The Catholic Archdiocese of Los Angeles has announced an absolutely staggering financial settlement of the sexual abuse charges levelled against "the Church" (as defined by the current holder of record in the Holy See). What has given special rise to Frodo's attentiveness to this story is the fact that most of the fiscal cost is being paid by insurance. "Insurance?" asks Frodo. "What kind of insurance would exist to protect an organization against the sexual deviancy of its representatives? Errors and Omissions? Or would there simply be a rider tacked on to the Health Insurance Policy of the Pope?' In any event, the talking heads of network and cable news are of little value when it comes to intricate sub-textual issues.

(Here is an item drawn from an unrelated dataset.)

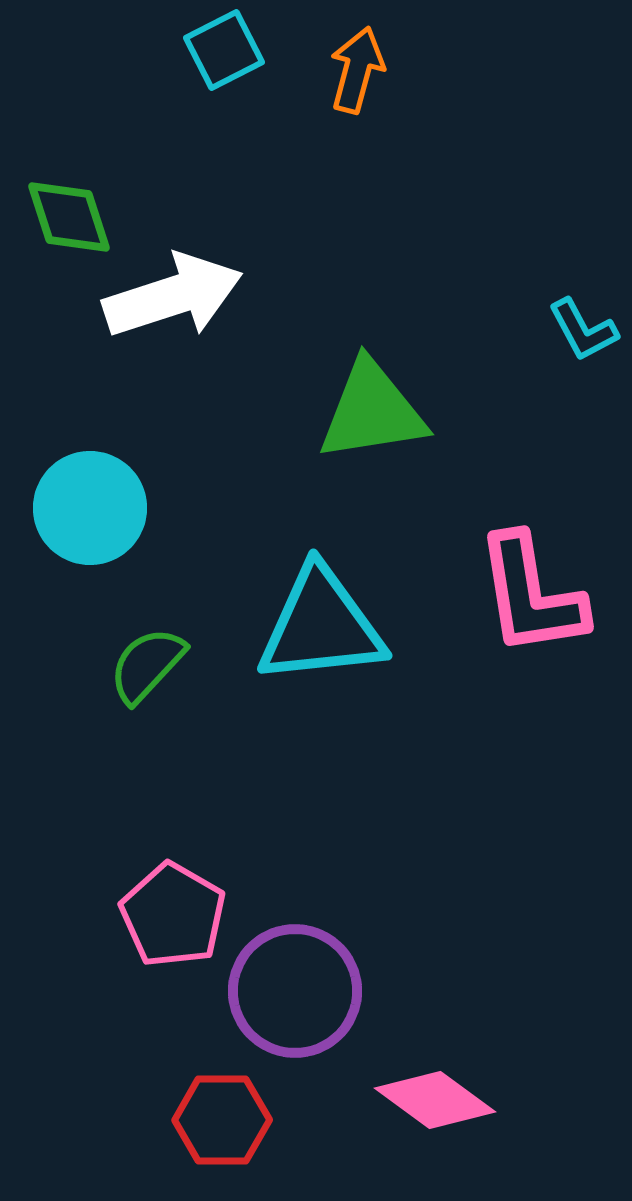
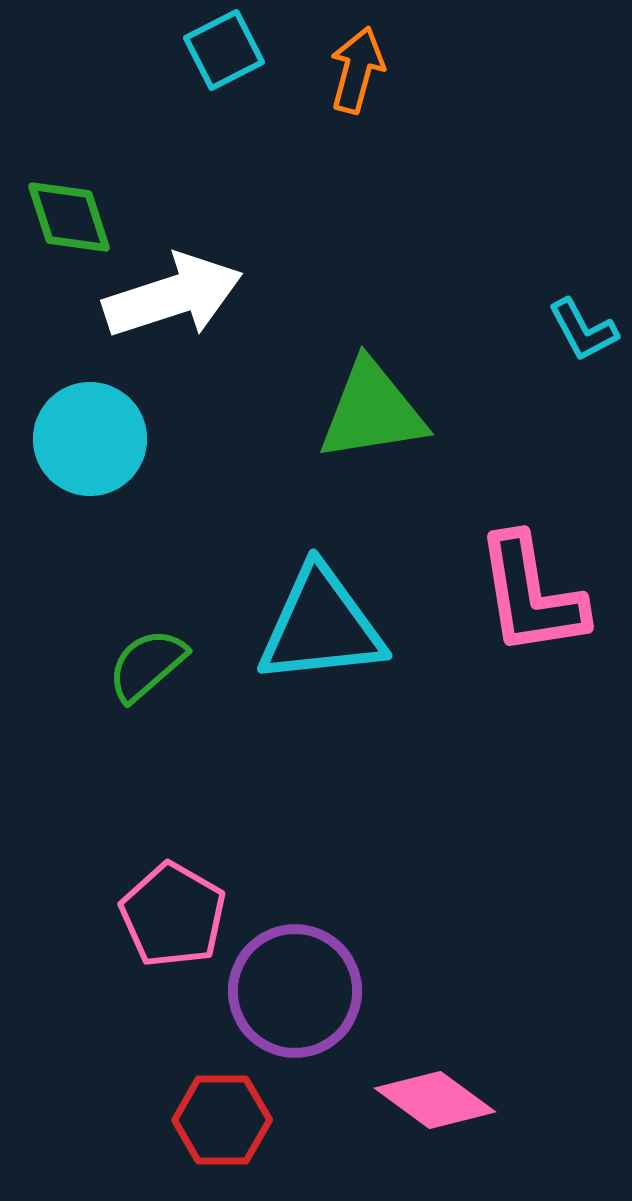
cyan circle: moved 69 px up
green semicircle: rotated 6 degrees clockwise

Frodo is also awake very early in the morning due to a business deal which is about to land smack dab in the middle of the Antarctic Ice Pack. Although the competitiveness of winning and losing are very much a part of what Frodo does every single day, it is rare that he lingers long upon either. In this instance however, Frodo's reputation is imperiled, in at least the eyes of one person, because he expected much more of one party than what was delivered in the process. Frodo will survive, the financial concerns are comparatively minor, and success is still not out of the question, but Frodo remains bothered by the fact that he expected so much more. He should know better.

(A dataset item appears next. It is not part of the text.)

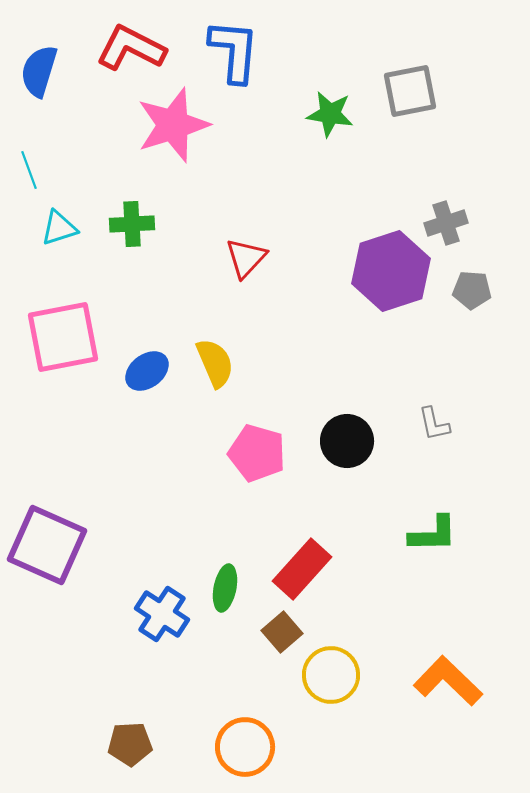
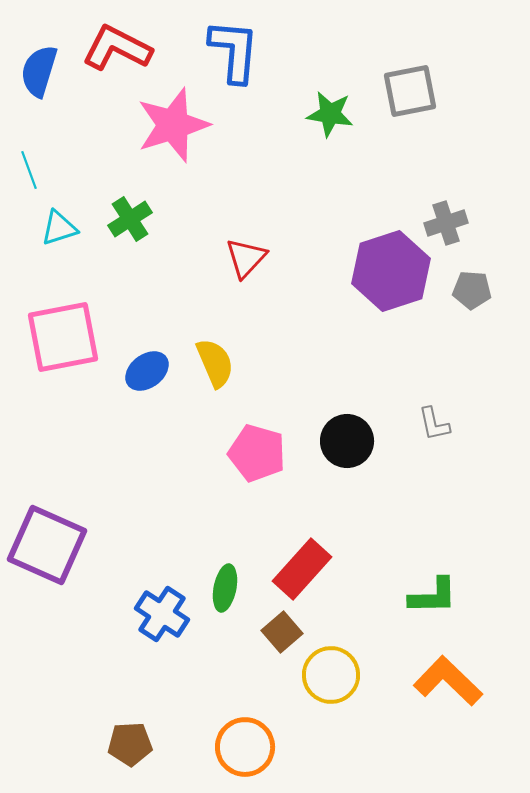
red L-shape: moved 14 px left
green cross: moved 2 px left, 5 px up; rotated 30 degrees counterclockwise
green L-shape: moved 62 px down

Strange it is that the world could turn to dust in the morrow, and our spiritual leaders would stand idly by, while Frodo is troubled most by the failings of Hobbits not known to the outside world. Ah, dear reader, the "little people" referenced by Humphrey Bogart, must always remember that no matter what the consequence, they "will always have Paris." Perhaps now Frodo can return to his rest, and Mick, the Wonder Dog, can remove the furrows from his brow. Sweet dreams.